- [Listed records]

──────────────────────────────

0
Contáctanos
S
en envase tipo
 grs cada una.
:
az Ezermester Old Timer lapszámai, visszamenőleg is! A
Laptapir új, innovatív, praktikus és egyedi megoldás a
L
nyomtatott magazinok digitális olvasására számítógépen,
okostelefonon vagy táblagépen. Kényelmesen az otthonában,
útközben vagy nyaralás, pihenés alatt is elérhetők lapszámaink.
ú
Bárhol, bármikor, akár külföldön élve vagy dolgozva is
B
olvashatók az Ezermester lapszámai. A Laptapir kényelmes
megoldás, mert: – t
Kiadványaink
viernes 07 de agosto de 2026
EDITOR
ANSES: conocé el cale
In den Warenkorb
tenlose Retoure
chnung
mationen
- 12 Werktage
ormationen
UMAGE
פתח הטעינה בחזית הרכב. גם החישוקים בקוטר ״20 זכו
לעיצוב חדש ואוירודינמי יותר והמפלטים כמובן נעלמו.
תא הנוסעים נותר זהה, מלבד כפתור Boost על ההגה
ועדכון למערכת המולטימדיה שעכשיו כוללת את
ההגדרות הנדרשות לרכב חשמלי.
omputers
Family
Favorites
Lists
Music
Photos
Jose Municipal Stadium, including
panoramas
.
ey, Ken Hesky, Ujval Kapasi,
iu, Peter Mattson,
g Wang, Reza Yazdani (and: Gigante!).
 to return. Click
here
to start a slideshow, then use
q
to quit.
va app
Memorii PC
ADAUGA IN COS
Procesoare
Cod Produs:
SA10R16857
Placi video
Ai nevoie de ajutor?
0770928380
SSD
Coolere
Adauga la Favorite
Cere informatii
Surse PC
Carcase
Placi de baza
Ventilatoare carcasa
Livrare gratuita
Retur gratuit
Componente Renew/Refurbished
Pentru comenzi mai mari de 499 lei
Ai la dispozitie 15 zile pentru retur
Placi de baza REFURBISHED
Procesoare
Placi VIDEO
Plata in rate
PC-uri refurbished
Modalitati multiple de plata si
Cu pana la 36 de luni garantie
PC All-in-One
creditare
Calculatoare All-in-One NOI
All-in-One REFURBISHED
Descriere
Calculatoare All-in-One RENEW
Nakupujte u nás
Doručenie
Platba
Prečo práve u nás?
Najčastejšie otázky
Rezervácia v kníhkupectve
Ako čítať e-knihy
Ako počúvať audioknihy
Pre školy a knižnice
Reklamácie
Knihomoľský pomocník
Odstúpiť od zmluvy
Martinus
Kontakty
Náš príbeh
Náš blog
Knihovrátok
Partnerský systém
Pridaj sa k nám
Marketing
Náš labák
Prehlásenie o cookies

──────────────────────────────

- [The task] Where the word "Calculatoare" is present in a line of the listing, copy that line.

- [Answer to the problem]
Calculatoare All-in-One NOI
Calculatoare All-in-One RENEW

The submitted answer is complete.